Agitated, disturbed by the throbbing noise and meat smells wafting from the Firehead settlement, Longtusk roamed the stockade. But he couldn’t find the great Bull. When he asked after Jaw, he was met with blank stares.

Then — as the night approached its darkest hour, and the drumming and shouting of the Fireheads reached a climax — he heard a single, agonized trumpeting from the depths of the settlement.

It was Jaw Like Rock.

Longtusk bellowed out a contact rumble, but there was no reply.

He sought out Walks With Thunder.

"Didn’t you hear that? Jaw Like Rock called out."

"No," said Thunder bleakly. "You’re mistaken."

"But I heard him—"

Thunder wrapped his trunk around Longtusk’s. "Jaw is dead. Accept it. It is the way."

Again that trumpeting came, thin and clear and full of pain.

Longtusk, confused, distressed, blundered away from the stockade and headed into the Firehead settlement.

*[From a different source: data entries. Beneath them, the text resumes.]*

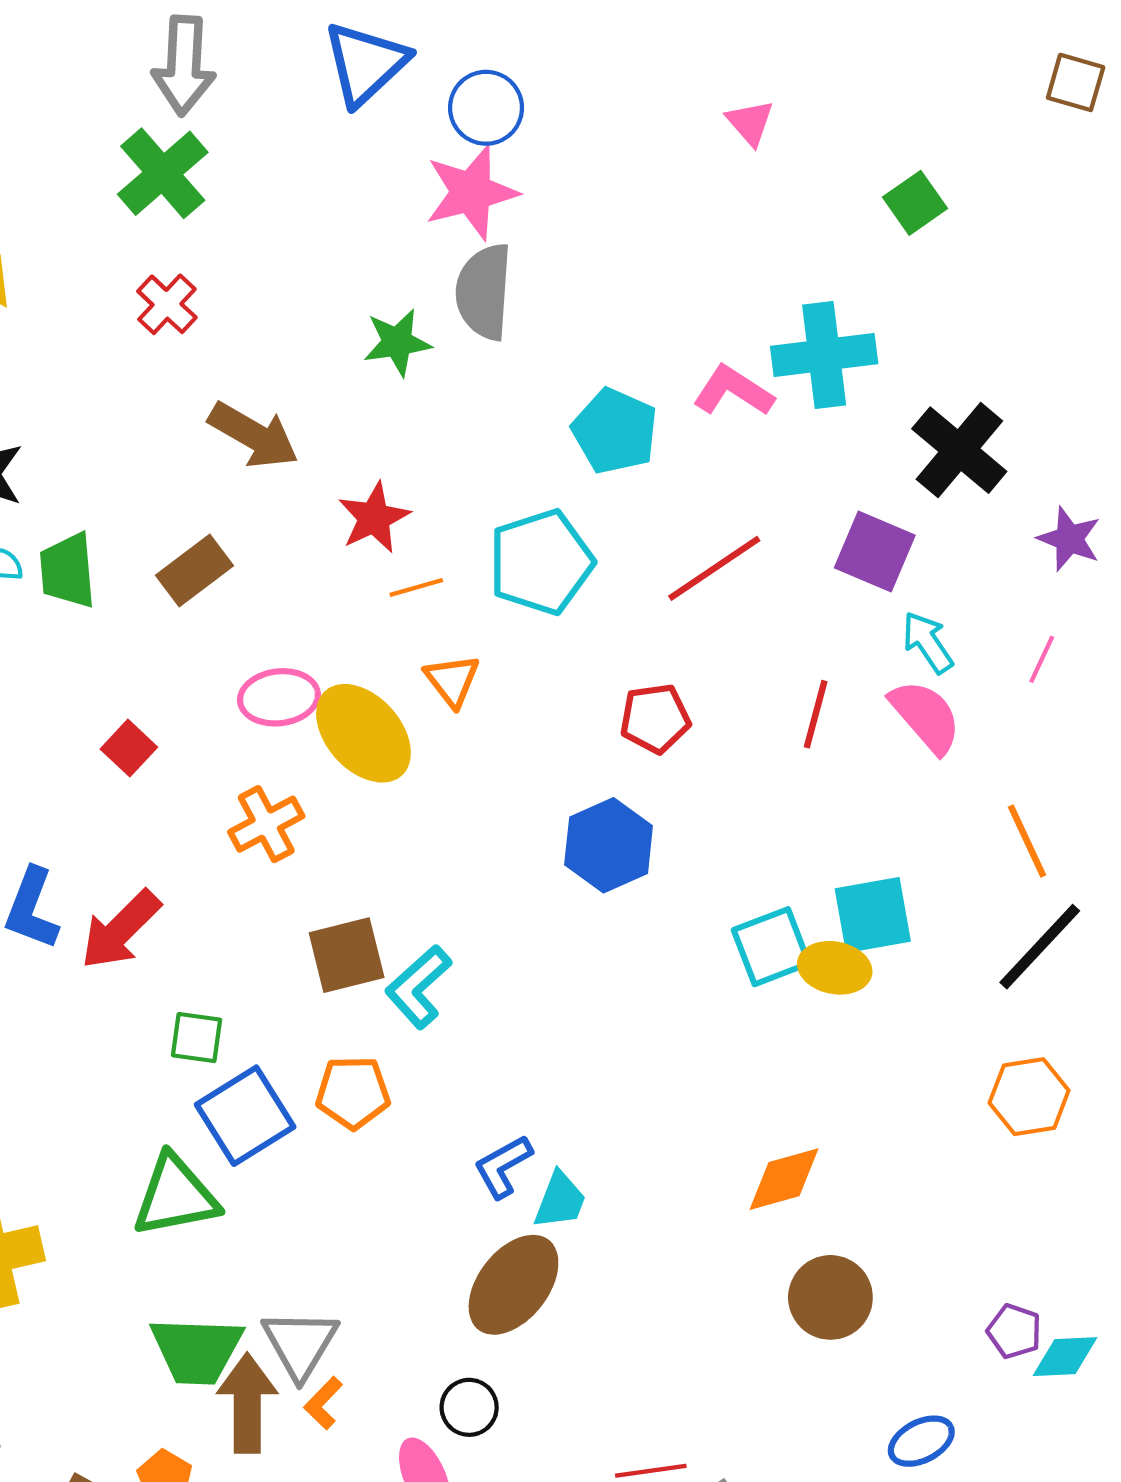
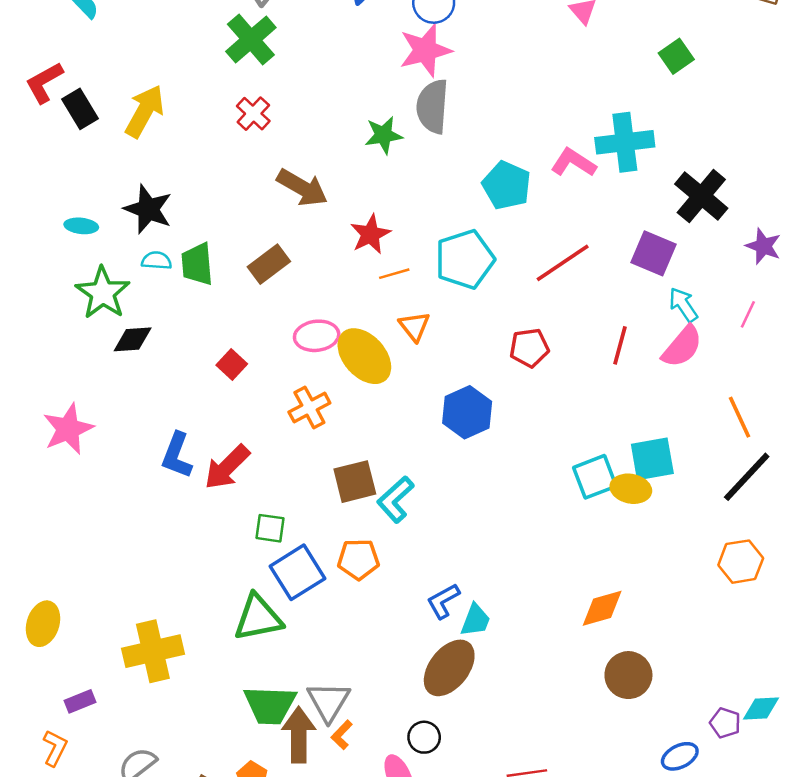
pink semicircle: (926, 716) -> (682, 347), turned 81
blue hexagon: (609, 845) -> (467, 412), moved
purple pentagon: (1014, 1331) -> (725, 723), moved

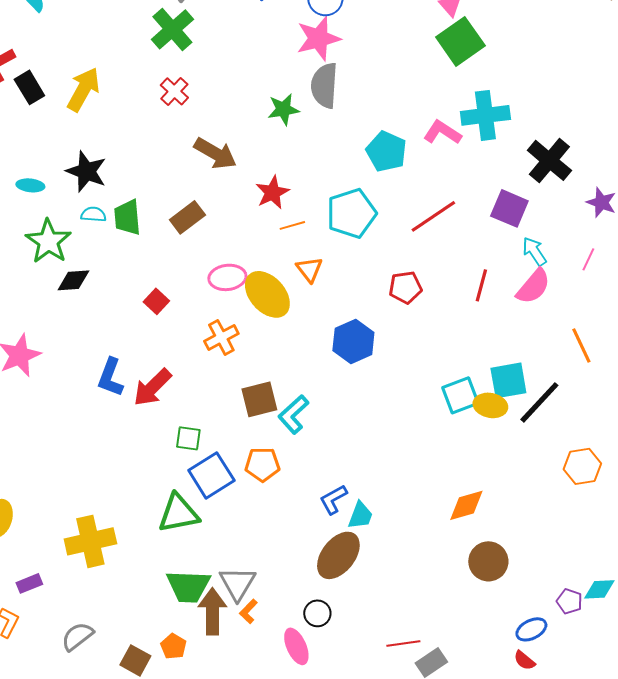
green square: (676, 56) -> (460, 41), moved, size x1.6
black line: (747, 477) -> (539, 402), moved

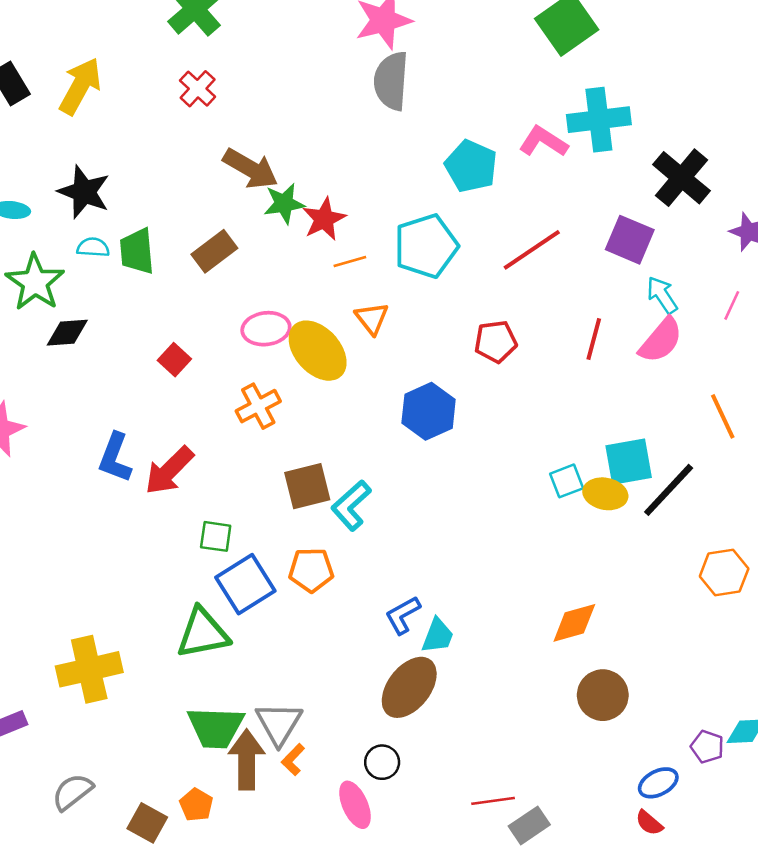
green star: (283, 109) -> (284, 204), moved
cyan square: (460, 395) -> (567, 481), size x0.7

Tonight it had become a place of bewildering noise and stink and confusion. The Fireheads ran back and forth, full of fermented liquid and rich food — or they slept where they had fallen, curled up by the hearths in the open air. He saw one male and female coupling, energetically but clumsily, in the half-shadow of a hut wall.

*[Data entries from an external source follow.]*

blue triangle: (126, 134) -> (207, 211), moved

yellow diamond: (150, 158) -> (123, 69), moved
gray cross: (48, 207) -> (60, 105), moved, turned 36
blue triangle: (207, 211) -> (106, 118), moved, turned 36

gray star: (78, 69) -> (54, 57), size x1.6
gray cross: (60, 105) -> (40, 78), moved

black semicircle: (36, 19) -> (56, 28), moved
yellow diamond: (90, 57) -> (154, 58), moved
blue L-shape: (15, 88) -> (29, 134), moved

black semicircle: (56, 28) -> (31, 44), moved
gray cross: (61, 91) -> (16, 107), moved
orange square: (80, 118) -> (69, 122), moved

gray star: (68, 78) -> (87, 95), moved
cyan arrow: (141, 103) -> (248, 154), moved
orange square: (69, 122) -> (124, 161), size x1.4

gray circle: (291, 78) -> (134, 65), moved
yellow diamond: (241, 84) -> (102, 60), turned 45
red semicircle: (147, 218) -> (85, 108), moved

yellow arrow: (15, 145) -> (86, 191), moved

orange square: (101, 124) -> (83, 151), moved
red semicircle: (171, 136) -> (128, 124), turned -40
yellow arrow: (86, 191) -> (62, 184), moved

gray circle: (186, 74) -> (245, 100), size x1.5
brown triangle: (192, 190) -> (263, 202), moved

Few Fireheads even seemed aware of Longtusk; he had to be careful, in fact, not to step on sleeping faces.

He persisted, pushing through the noise and mess and confusion, until he found Jaw Like Rock.

They had put him in a shallow pit, scraped roughly out of the ground and surrounded by stakes and ropes. Fire burned brightly in lamps all around the pit, making the scene as bright as day, but filling the air with stinking, greasy smoke.

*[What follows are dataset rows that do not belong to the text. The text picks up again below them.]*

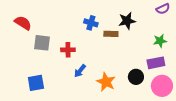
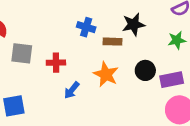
green star: (160, 41) -> (177, 40), moved
black circle: (136, 77) -> (145, 70), moved
orange star: (106, 82) -> (106, 74), moved

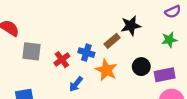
blue cross: (86, 27) -> (86, 53), moved
brown rectangle: (112, 42) -> (112, 41), turned -42
red cross: (56, 63) -> (62, 60), turned -35

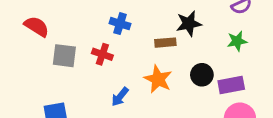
brown rectangle: (112, 41) -> (165, 43), turned 35
blue cross: (86, 53) -> (120, 24), moved
red cross: (62, 60) -> (102, 54), moved, turned -35

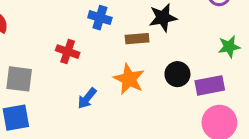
blue cross: (120, 24) -> (100, 18), moved
green star: (237, 41) -> (229, 47), moved
gray square: (64, 56) -> (19, 79), moved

It was a feeble confinement from which a great tusker like Jaw Like Rock could have escaped immediately.

But Jaw was no longer in full health.

Jaw was dragging both his hind legs. It seemed his hamstrings or tendons had been cut, so he could no longer bolt or charge. And there were darts sticking out of his flesh, over his belly and behind his ears. His skin was discolored around the punctures, as if the darts had delivered a poison. He was wheezing, and great loops of spittle hung from his dangling tongue.

There were Fireheads all around the pit, all male, and they were stamping, clapping and hammering their drums of bone and skin. One of them was creeping into Jaw’s pit, carrying a long spear. It was Bareface, Longtusk saw, the young hunter who had distinguished himself on the fatal rhino hunt. He was naked, coated in red and yellow paint.

Longtusk trumpeted. "Jaw! Jaw Like Rock!"

Jaw’s answering rumble was faint, and punctuated by gasps for breath. "Is that you, grass chewer? Come to see the dead Bull?"